FC Barcelona fans are like a religious contingency not only in Catalonia but also throughout Latin America. Millions of Latin Americans who have never voted root for Barcelona. This fan base approached the Milan fixture with jangled nerves. The pundits said the end was near. That Barcelona was getting old. That an era of unparalleled greatness had come to a close. That Barcelona needed a prayer.
A loss would signify the end of the dream.
With nearly 95,000 souls packed into the cathedral-like Camp Nou, Lionel Messi, a smallish man of almost idiot-savant simplicity, delivered the masses from this evil. He delivered the throng from elimination. In fact, he scored two sublime first half goals that sparked Barcelona’s improbable comeback. In essence, he breathed life back into the dream of football that captivates from the dusty heartland of Argentina to the desiccate plains of northern Mexico.
The players on the field were yelling. The fans in the stadium were yelling. Supporters across the Western Hemisphere were yelling. Hugo Chávez may be dead, but Barcelona was alive.

Camp Nou may be the biggest stadium in Europe, but the Church of Barcelona extends deep into Latin America
Many went to sleep the night of March 12 convinced that Messi, the Argentine from Rosario, was the Lord incarnate.
And God
But then, on March 13, the papal conclave in Vatican City concluded that a different Argentine embodied the Holy Spirit.

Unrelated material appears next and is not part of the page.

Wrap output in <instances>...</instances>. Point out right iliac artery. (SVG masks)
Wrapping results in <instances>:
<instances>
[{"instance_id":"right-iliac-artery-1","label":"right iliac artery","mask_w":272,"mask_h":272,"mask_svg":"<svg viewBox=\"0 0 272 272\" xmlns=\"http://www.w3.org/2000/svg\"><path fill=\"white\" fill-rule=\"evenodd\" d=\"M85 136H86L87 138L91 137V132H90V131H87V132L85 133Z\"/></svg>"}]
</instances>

At 2:30 PM, Venezuelan time, white smoke billowed from the Sistine Chapel chimney, and word spread just as easily over Twitter that the globe’s Cardinals had selected a new pope. In a scene that would fit comfortably in a Saturday Night Live skit, the two biggest, reddest curtains in the world unveiled the first Latin American pontiff, and a man famed for not being famed at all—for riding the subway, for supporting a midlevel football team in a second class league—stepped out in front of thousands prepared to worship in his name; he stepped out to lead the one billion souls that hadn’t reached salvation through Hugo Chávez or Lionel Messi.
Lost for Words
Before Pope Francis could finish explaining that he was now Pope Francis, my boss was asking how long until I could have some analysis on the developments in Rome.
After all, it is my job to know Latin America.

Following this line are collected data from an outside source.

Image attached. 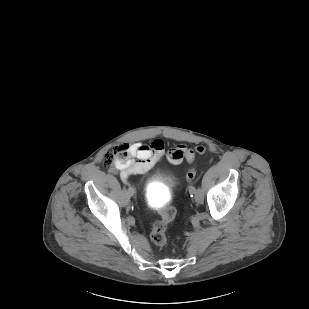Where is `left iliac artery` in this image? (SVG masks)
Masks as SVG:
<instances>
[{
  "instance_id": "44dca946",
  "label": "left iliac artery",
  "mask_w": 309,
  "mask_h": 309,
  "mask_svg": "<svg viewBox=\"0 0 309 309\" xmlns=\"http://www.w3.org/2000/svg\"><path fill=\"white\" fill-rule=\"evenodd\" d=\"M199 189H200V188H199ZM195 191H196V189H195L193 186H190V187H189V192H190V194H194ZM191 196H192V195H191Z\"/></svg>"
}]
</instances>
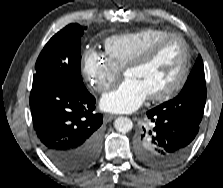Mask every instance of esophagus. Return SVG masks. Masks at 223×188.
I'll list each match as a JSON object with an SVG mask.
<instances>
[{"label": "esophagus", "instance_id": "obj_1", "mask_svg": "<svg viewBox=\"0 0 223 188\" xmlns=\"http://www.w3.org/2000/svg\"><path fill=\"white\" fill-rule=\"evenodd\" d=\"M115 118H116V115L106 114V115H104V118L103 119H104L105 122H110V121H112Z\"/></svg>", "mask_w": 223, "mask_h": 188}]
</instances>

I had to shrug in defeat. I watched the new pope stand in front of the Vatican crowd. To my eye, he was holding back a tear. I shook my head.
I know nothing about this, I had to admit.

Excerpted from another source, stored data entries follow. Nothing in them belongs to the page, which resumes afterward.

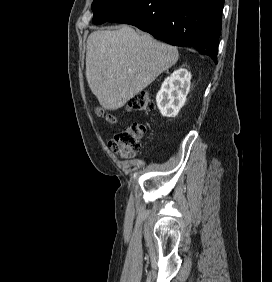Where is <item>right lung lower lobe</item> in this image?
Wrapping results in <instances>:
<instances>
[{
  "label": "right lung lower lobe",
  "instance_id": "1",
  "mask_svg": "<svg viewBox=\"0 0 272 282\" xmlns=\"http://www.w3.org/2000/svg\"><path fill=\"white\" fill-rule=\"evenodd\" d=\"M224 0H136L108 22L131 24L175 46H192L217 63Z\"/></svg>",
  "mask_w": 272,
  "mask_h": 282
}]
</instances>
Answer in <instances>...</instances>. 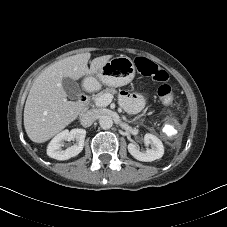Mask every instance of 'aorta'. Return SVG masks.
<instances>
[{
  "mask_svg": "<svg viewBox=\"0 0 227 227\" xmlns=\"http://www.w3.org/2000/svg\"><path fill=\"white\" fill-rule=\"evenodd\" d=\"M99 125L103 129H109L113 126V119L109 115H102L99 118Z\"/></svg>",
  "mask_w": 227,
  "mask_h": 227,
  "instance_id": "obj_1",
  "label": "aorta"
}]
</instances>
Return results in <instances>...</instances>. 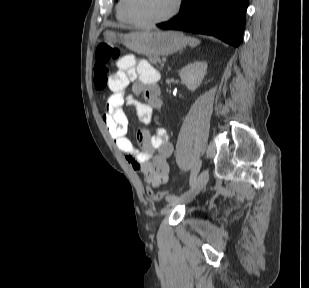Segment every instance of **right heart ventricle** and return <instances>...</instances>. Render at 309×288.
I'll return each instance as SVG.
<instances>
[{
	"label": "right heart ventricle",
	"mask_w": 309,
	"mask_h": 288,
	"mask_svg": "<svg viewBox=\"0 0 309 288\" xmlns=\"http://www.w3.org/2000/svg\"><path fill=\"white\" fill-rule=\"evenodd\" d=\"M122 0H118V3L116 5V18L117 20L122 24H128V21L125 19L122 11Z\"/></svg>",
	"instance_id": "1"
}]
</instances>
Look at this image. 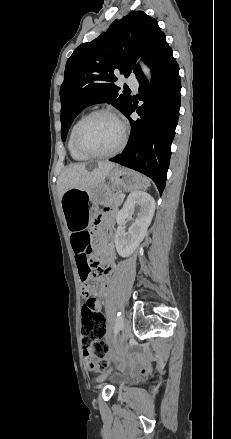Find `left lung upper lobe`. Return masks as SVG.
Wrapping results in <instances>:
<instances>
[{"mask_svg":"<svg viewBox=\"0 0 231 439\" xmlns=\"http://www.w3.org/2000/svg\"><path fill=\"white\" fill-rule=\"evenodd\" d=\"M168 47L157 21L143 11L115 20L98 38L78 46L67 60L60 88L62 139L74 118L92 104L106 102L124 114L132 97L118 93L114 73L128 77L133 72L139 79L143 73L135 58L151 67Z\"/></svg>","mask_w":231,"mask_h":439,"instance_id":"obj_1","label":"left lung upper lobe"}]
</instances>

All I know is that in the last week I have seen images of lots of people stimulated to the point of exaltation, swarming Chávez’s coffin as it passed through Caracas; bedlam in Barcelona as Lionel’s shot elegantly curved around the Milan keeper; distilled hope, faith and belief rallied around a 76-year old man fresh off the subway.
I don’t write in judgment. If so I am guilty myself—I had tears in my eyes watching Messi, and I don’t even care about soccer. I would prefer to save the theories on the cult of the personality and of populism in Latin America for another day, for another thesis.
Let someone else take what has happened in the last eight days and make it boring.
For now I am just content with these visions. These moments of elevating others to immortality in order to help us feel the full extent of what it is to be human, if only for a fleeting moment.
It is a shame that Latin Americans don’t talk about politics, football, or God. Because otherwise, they would have a lot to talk about this week.